1D with random candidate positions but distance from center halved 
(center-heavy):

WV 97.8%
IRV 97.3%
MCA 96.9%
Range 95.7%
Approval 93.2%
FPP 76.6%
 
Note that the voters have the ability to get what they want a high percentage 
of the
time no matter the method. But they may have to compromise or use other 
strategies
in order to do it. For instance...
 
Here are the percentage of elections in which at least a quarter of the voters 
ended up
compromising (favorite betrayal).
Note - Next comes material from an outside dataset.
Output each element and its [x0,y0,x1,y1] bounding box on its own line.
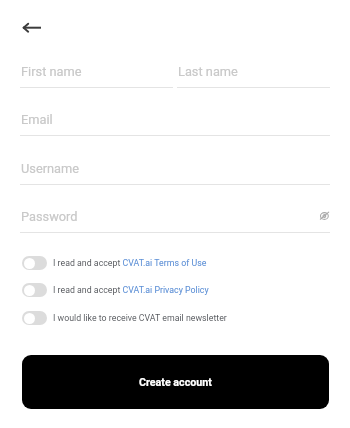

The three figures follow the order of the 
scenarios 
above.
 
WV 0.4%, .02%, 0% of elections
IRV 9.3%, 4.6%, 5.7%
MCA 0%, 0%, 0%
Range 0%, 0%, 0%
Approval 0%, 0%, 0%
FPP 17.4%, 17.3%, 18.7%
 
I could have produced other figures as well, such as the rather alarming burial 
rate
under WV. But the point is just that the Condorcet efficiency with strategic 
voters,
this single figure, doesn't tell a complete story.
 
Another point is that I'm not using one cookie-cutter strategy for all methods 
here.
The voters' strategy is deduced by AI, not by me.
 
I do realize I need to get around to making more of my work available.
 
Kevin
Election-Methods mailing list - see http://electorama.com/em for list info


Re: [EM] [CES #3845] condorcet & range voting -- which one yields more condorcet winners?
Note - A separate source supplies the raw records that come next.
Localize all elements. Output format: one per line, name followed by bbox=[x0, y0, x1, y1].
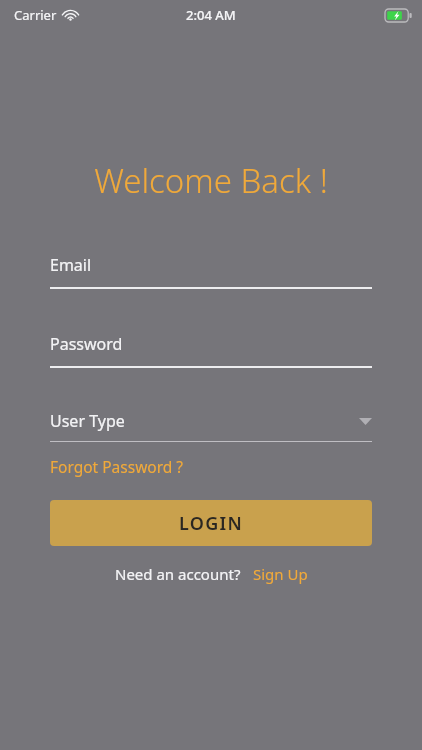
staticText: 2:04 AM bbox=[186, 6, 236, 24]
staticText: LOGIN bbox=[179, 511, 244, 536]
staticText: User Type bbox=[50, 410, 125, 432]
staticText: Carrier bbox=[14, 6, 57, 24]
button[interactable]: Sign Up bbox=[253, 564, 308, 584]
button[interactable]: LOGIN bbox=[50, 500, 372, 546]
button[interactable]: User Type bbox=[50, 410, 372, 432]
button[interactable]: Forgot Password ? bbox=[50, 456, 184, 477]
staticText: Forgot Password ? bbox=[50, 456, 184, 477]
staticText: Need an account? bbox=[115, 564, 241, 584]
staticText: Email bbox=[50, 254, 92, 276]
staticText: Password bbox=[50, 333, 123, 355]
staticText: Sign Up bbox=[253, 564, 308, 584]
staticText: Welcome Back ! bbox=[0, 158, 422, 203]
other: Select user type bbox=[359, 418, 372, 425]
2011-10-12 Thread Jameson Quinn
2011/10/11 Warren Smith 

> On Tue, Oct 11, 2011 at 8:19 AM, Jameson Quinn 
> wrote:
> > Note that the "more Condorcet-like than Condorcet" is only true for Range
> if
> > voters are strategic and somewhat knowledgeable about the polls. It is
> true
> > for Majority Judgment under the same conditions, but also when any
> fraction
> > of voters are honest and ideology is one dimensional; I believe that it
> > holds for N dimensions but I have not proven it. It is true for SODA if
> most
> > voters agree with their candidate's rankings. I believe that these
> > conditions for MJ and SODA are broader than the conditions for Range.
> >
> > Jameson
>
> --But wait -- the simulations in
>
> http://rangevoting.org/StratHonMix.html
>
> found that TopMedianRating returned fewer Condorcet winners than
> average-based range voting.
>

In that sim, Range elected 13279/2 CWs, and Median elected 12472/2.
This is a significant difference, but not a huge one. On the other hand are
two effects:
1. Range's greater strategy incentive
2. The tendency for voters to polarize, giving exactly one of the two
frontrunners an *honest* rating near zero. This is a *separate* effect from
strategic exaggeration. If true, this tendency increases the probability
that an honest median vote is strategically strongest, but does not do as
much for Range.


> I believe these sims were conducted with random tie-breaking though
> (not Balinski-Laraki
> nonrandom tiebreak method).
>

I suspect you used enough rating categories (100?) that the difference is
immaterial there.


>
> Maybe you should do sims first, emit flames second.
>

That's a fair criticism, and one I continue to violate in this message. I
wonder if Kevin Venzke has any sims which speak to this question.